**WORK TO COMPLETE**
With pictures omitted, output the records below exactly as they appear.
Top of DATASET CONTENT
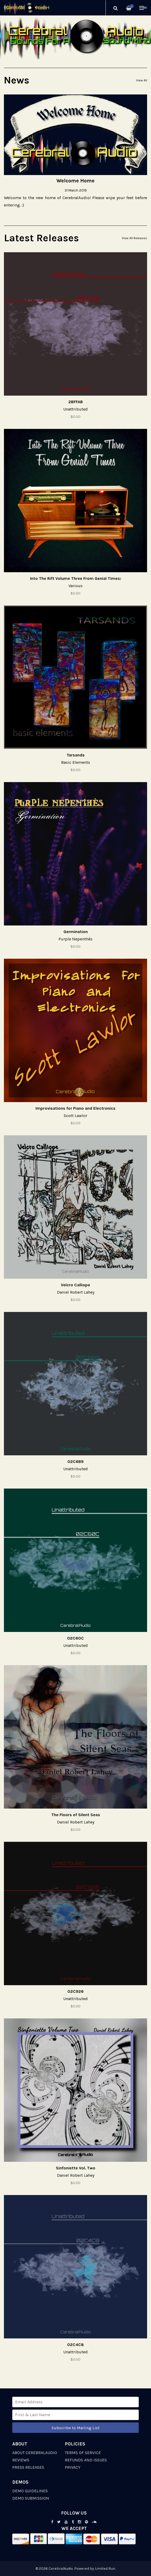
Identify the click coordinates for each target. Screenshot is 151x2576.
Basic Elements (75, 762)
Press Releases (28, 2467)
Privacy (72, 2467)
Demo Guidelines (30, 2490)
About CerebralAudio (34, 2452)
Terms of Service (83, 2452)
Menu (143, 7)
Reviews (20, 2459)
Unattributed (75, 409)
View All (141, 80)
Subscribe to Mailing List (75, 2427)
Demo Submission (30, 2498)
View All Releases (134, 238)
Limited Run (105, 2568)
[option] (75, 37)
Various (75, 585)
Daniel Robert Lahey (75, 1292)
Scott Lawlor (75, 1115)
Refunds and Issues (86, 2459)
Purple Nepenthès (75, 938)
Bottom of DATASET CONTENT
**REPLY**
Identify the click coordinates for each target. Screenshot is 151x2576.
Basic Elements (75, 762)
Press Releases (28, 2467)
Privacy (72, 2467)
Demo Guidelines (30, 2490)
About CerebralAudio (34, 2452)
Terms of Service (83, 2452)
Menu (143, 7)
Reviews (20, 2459)
Unattributed (75, 409)
View All (141, 80)
Subscribe to Mailing List (75, 2427)
Demo Submission (30, 2498)
View All Releases (134, 238)
Limited Run (105, 2568)
[option] (75, 37)
Various (75, 585)
Daniel Robert Lahey (75, 1292)
Scott Lawlor (75, 1115)
Refunds and Issues (86, 2459)
Purple Nepenthès (75, 938)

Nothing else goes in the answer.